The series follows two bounty hunter space cowboys bumbling and bickering with each other while deflecting their personal demons. The fits within the cyberpunk genre - showing a dystopian future with a mix of advanced tech and social breakdown, acclaimed classics of the film genre include Blade Runner and the Matrix. The bounty hunters are played by Mustafa Shakir (Driving While Black) and John Cho (from Harold and Kumar films), who are soon joined by Daniella Pineda (Jurasic World: Fallen Kingdom) and a cute Corgy. Their performances, including the dog, are all solid and praiseworthy. Also very solid in this effort, and worthy of high acclaim, is the art direction and subsequent visual language.
With honest intent, and violent means, the three protagonists entertain us by kicking-ass and taking names.

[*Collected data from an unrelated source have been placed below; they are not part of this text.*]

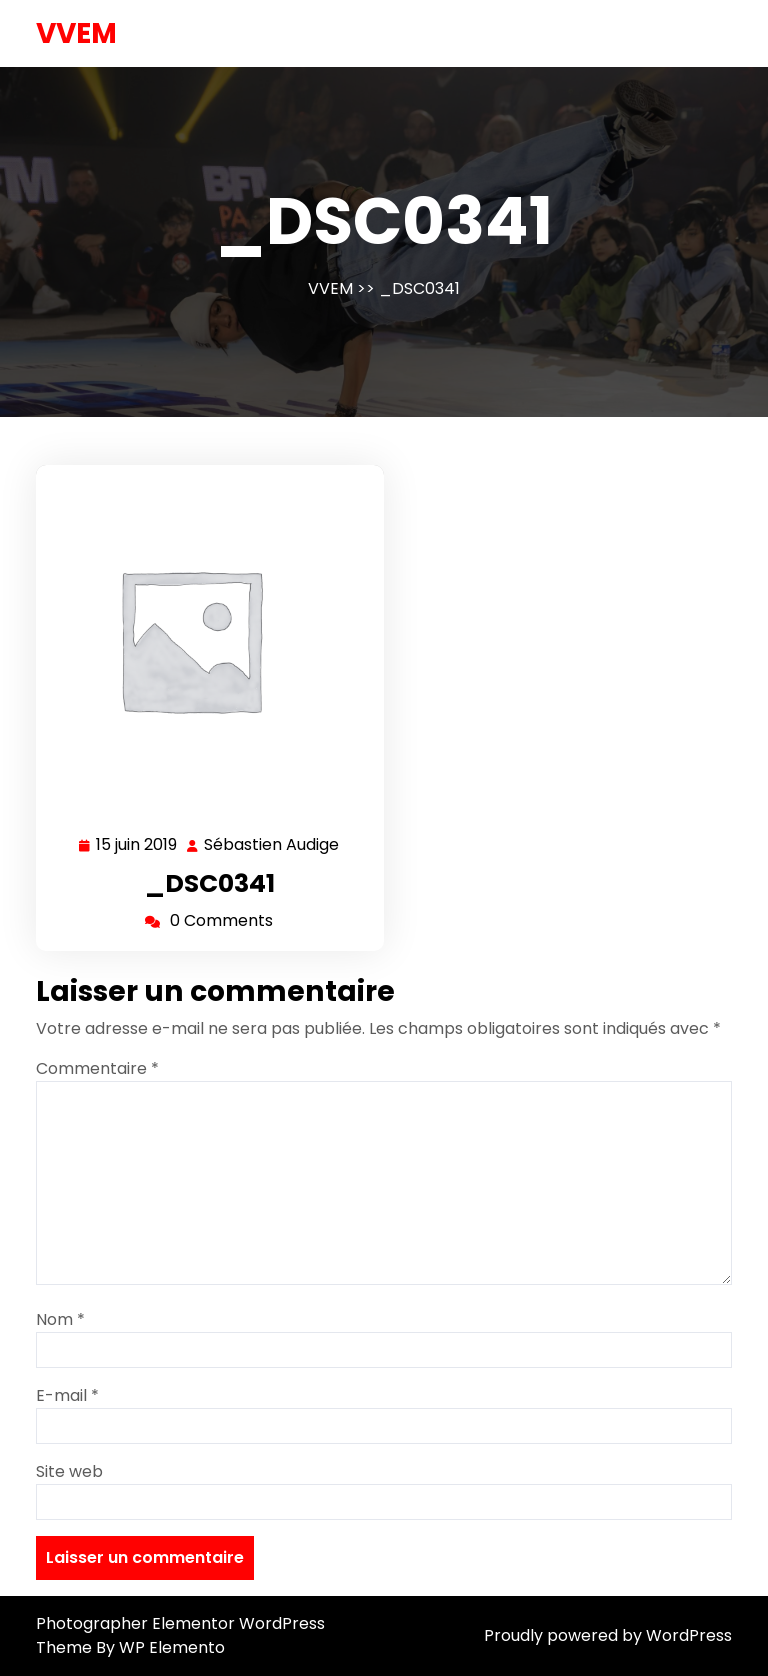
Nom (60, 1319)
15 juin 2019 (137, 845)
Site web (69, 1471)
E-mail (67, 1395)
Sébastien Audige (272, 845)
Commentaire (97, 1068)
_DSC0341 (210, 883)
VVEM (76, 33)
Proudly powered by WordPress (608, 1635)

However, the writers, at the cost of staggered narrative rhythm, provide the back story of Spike Spiegel, John Cho's character with a series of back-flashes. These are delivered with the support of the villain Alex Hassell, and his girlfriend Elena Satine. Unfortunately, the lazy writers backstory infill interrupts the story flow. Back-flashes are not always bad storytelling, as in this narrative, interrupting the story (on the Lost series for example), but it is here, and the series would have been much improved without it.

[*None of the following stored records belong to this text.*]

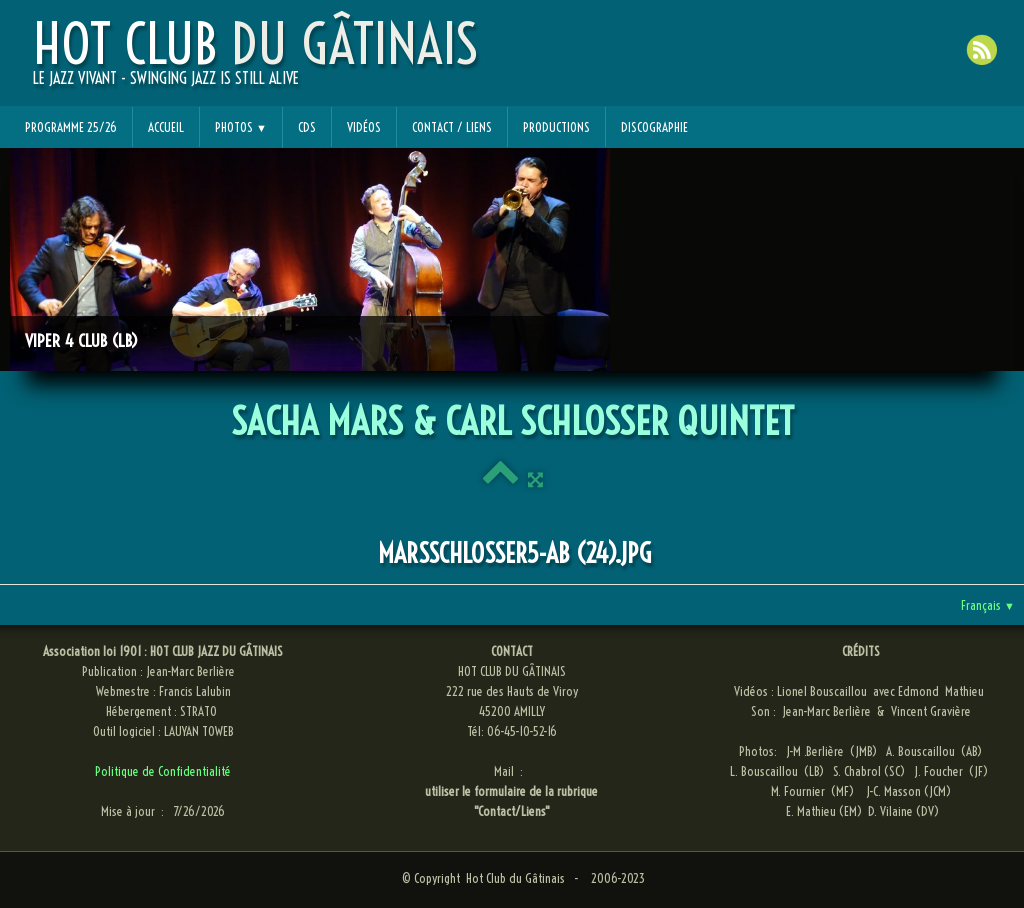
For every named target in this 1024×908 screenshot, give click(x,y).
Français (988, 605)
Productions (556, 127)
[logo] (255, 61)
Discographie (654, 127)
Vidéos (364, 127)
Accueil (166, 127)
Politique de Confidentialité (163, 771)
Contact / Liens (452, 127)
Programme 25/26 (71, 127)
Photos (241, 127)
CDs (307, 127)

Oddly the general critical language around this series has nothing to do with this one solid criticism. Is Cowboy Bebop generic? Hardly! But it fits within a specific cyberpunk genre, and does it very well. Is Unforgiven generic because it uses a well worn western theme to tell its story? Is Cowboy Bebop generic because part of the plot follows a love triangle? This is part of the plot only, not a weak part of it at that, and in my opinion only the salt and pepper in the stew of the story. Is the series tedious? Only if you think fast action, great fight scenes, clever dialogue, good acting and great artistic production are a snore. Is Bebop unbalanced? Perhaps if you consider the flash-back weakness mentioned above, but not to the effect of wishing I had not seen it, nor me hoping to see a second season. There are other critical tropes levied on this production such as snooze and exploitative. But mostly, I would attribute these and others to unfair or lazy criticism based on comparisons to the original anime series from the 1990's.

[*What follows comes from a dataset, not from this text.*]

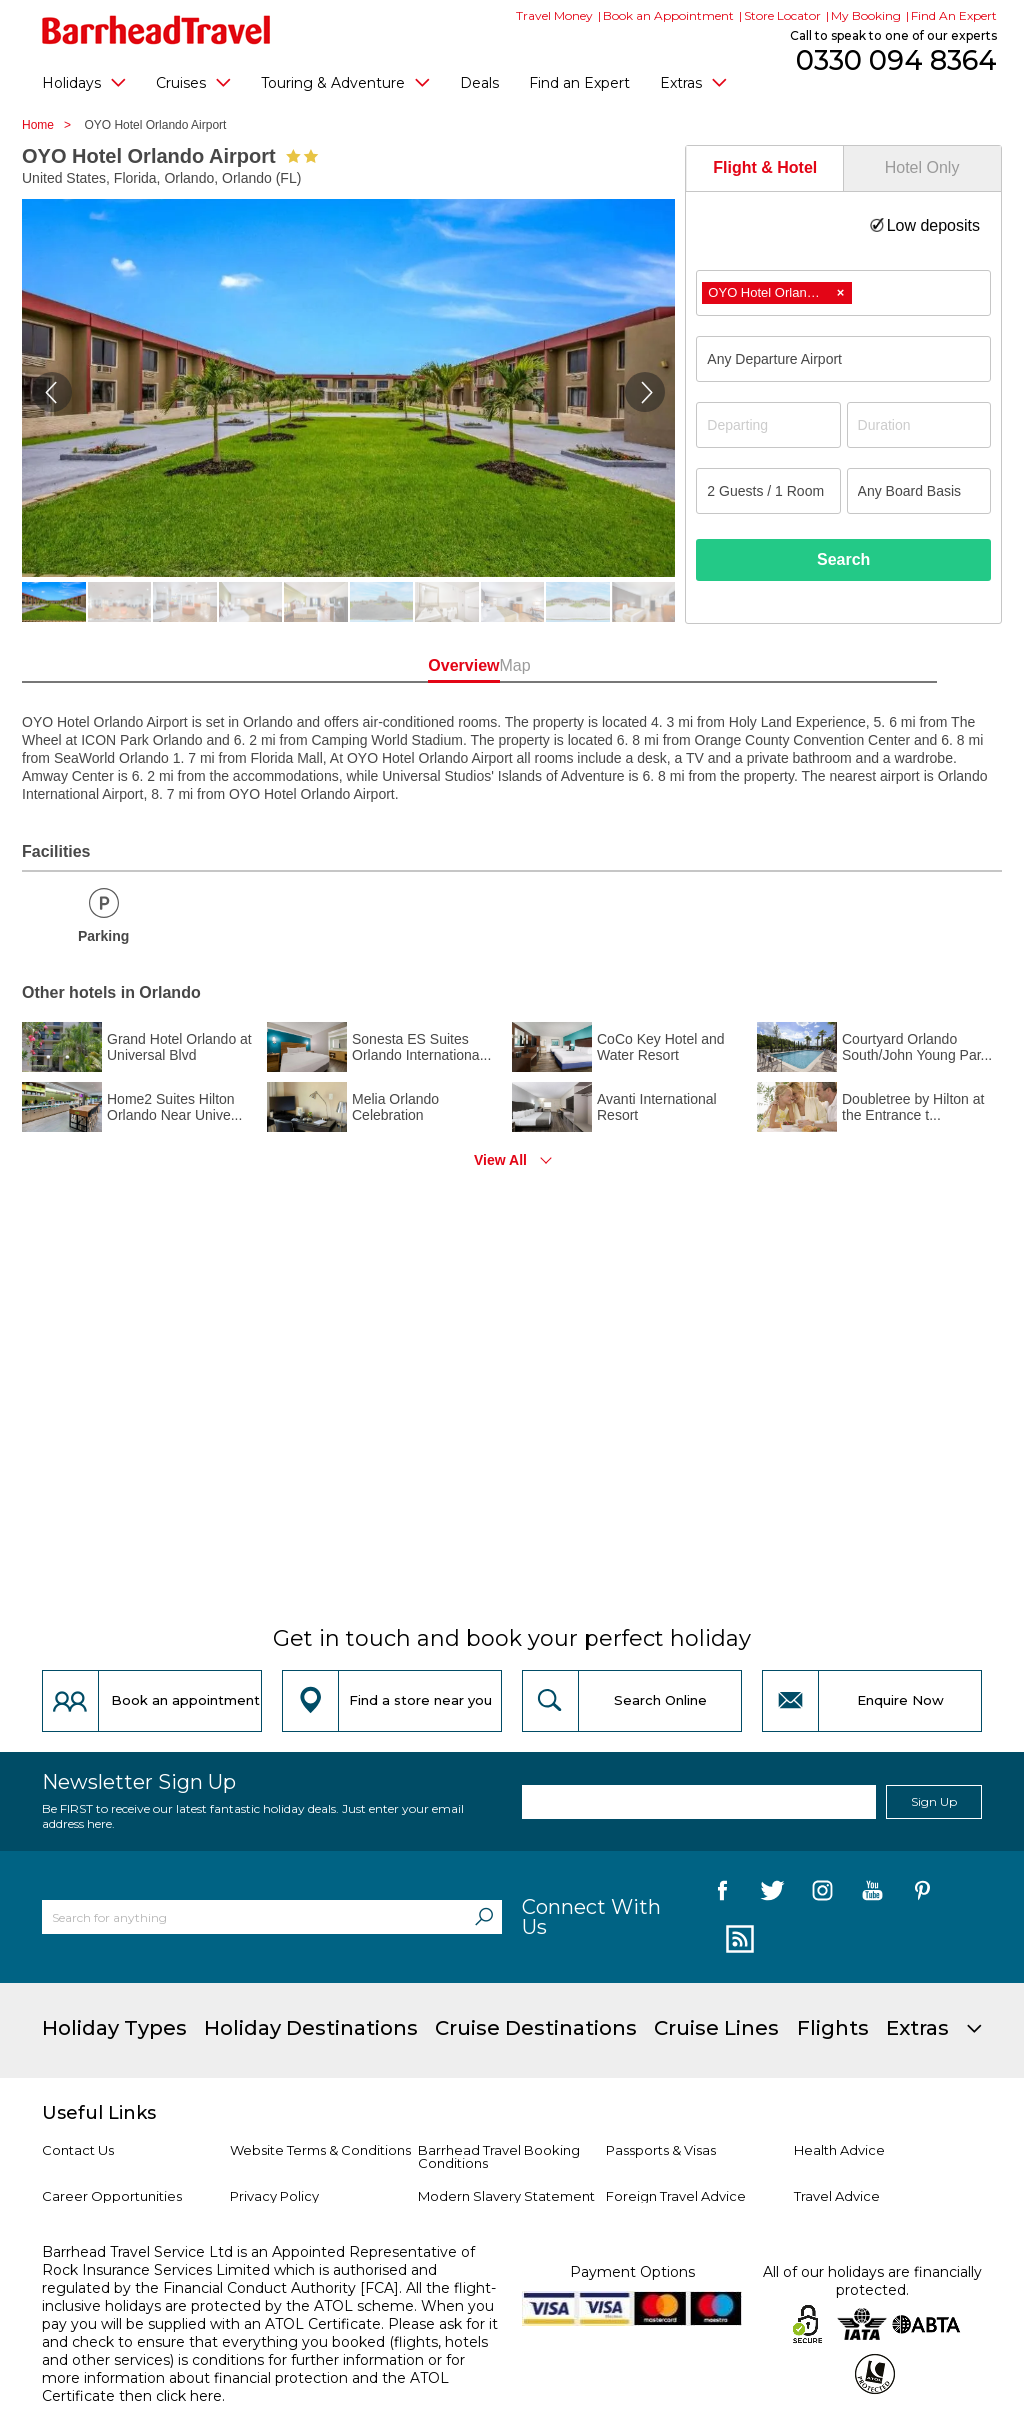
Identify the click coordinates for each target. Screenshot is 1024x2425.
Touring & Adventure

In the end my final score reflects Cowboy Bebop's mostly good acting, well written story line (with the exception of the flashbacks), and outstanding cyberpunk scene setting. I love a good sci-fi story, and this is one I would heartily recommend to fans of the genre, including westerns in general. This follows one of my favourite films Cowboys and Aliens, which I am still convinced was produced and developed with me in mind. Are these artistic and innovative tours de force with the gravitas forcing me to re-examine myself and my way of life, no. But I don't take myself so seriously that I can't have a little fun sometimes.
Alex Hassell, silver haired villain.
Elena Satine, love interest causing everyone trouble.